In Canada these numbers always include overhead but are reported as “salaries”. I suspect the same here. I make the same or less than I did in 1987 on an hourly basis. And in Canada as well as in the US I’d make even less if I followed the billing rules to the letter (don’t do anything, including an ROS or complete exam, unless medically necessary, or bill by time unless over 50% of the 20 plus min visit was counseling and coordination of care, when the ones who need at least 10 minutes of such are the ones who need even more time just to give or find enough correct history to get to the point where I know what to counsel on and what care to coordinate).
Seriously, I’d love to know if any of your readers has been offered a salary like that to work less than 60 hours a week.
The amazing part is that the whole knapsack full of leeches and moochers is being carried by the people – like my surgical colleage above – whom they degrade and despise. [Hey, surgeon – thanks for what you do, from an Internist!]

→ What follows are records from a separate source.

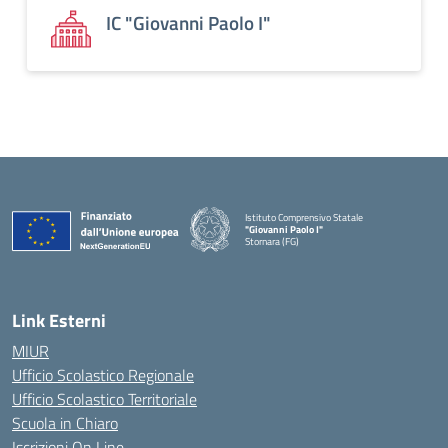
IC "Giovanni Paolo I"
Istituto Comprensivo Statale
"Giovanni Paolo I"
Stornara (FG)
— Visita la pagina iniziale della scuola
Link Esterni
MIUR
Ufficio Scolastico Regionale
Ufficio Scolastico Territoriale
Scuola in Chiaro
Iscrizioni On Line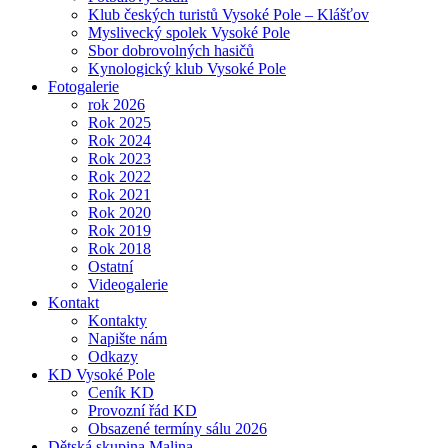
Klub českých turistů Vysoké Pole – Klášťov
Myslivecký spolek Vysoké Pole
Sbor dobrovolných hasičů
Kynologický klub Vysoké Pole
Fotogalerie
rok 2026
Rok 2025
Rok 2024
Rok 2023
Rok 2022
Rok 2021
Rok 2020
Rok 2019
Rok 2018
Ostatní
Videogalerie
Kontakt
Kontakty
Napište nám
Odkazy
KD Vysoké Pole
Ceník KD
Provozní řád KD
Obsazené termíny sálu 2026
Dětská skupina Malina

People started to get nervous in my Corporation when out of the Fortress of Oblivion, they issued an urgent bundle of nonsense called P.R.O. CARING There were little plastic daisies printed with P.R.O. CARING! Those got paid for by patient visits – there’s no other source of revenue.
They, like other childish minds, like anagrams. P.R.O. stands for “Personally Responsible for Observing” Caring. It doesn’t seem to focus on whether the individuals are caring or carelessness, but rather watching others for whether they project a sense of caring. One wag came out with “L.A.S.O.O.” with a picture of a cowboy strung up on a rope, and the phrase “Let’s All Snitch On Others!” because that was the apparent purpose of the whole thing. Like many great ideas from the Fortress of Oblivion, it dropped like a myasthenic after a few weeks – but not after we cancelled a few days of clinics to sit through cheerful lectures on P.R.O. Caring!
Sadly, there is more to the story.
Yes its BS. Notice they didn’t include hours worked or how said income was generated plus it’s a survey.
I am one of the hated surgeons because I get paid based on what I do. I work 100 hours per week nights, weekends and holidays. Figure that by the hour and report that.
That’s not the part that would drive me from medicine though. Gubment and hospital bureaucrats are the ones doing that and they get paid more to harass me than I do to operate on people at 0200.
I agree. I call bullshit on the whole thing.
As an example, for my completely scientific n of 1, I earned 10% less in 2014 than in 2015, and my pay has declined every one of the past 7 years when adjusted for inflation.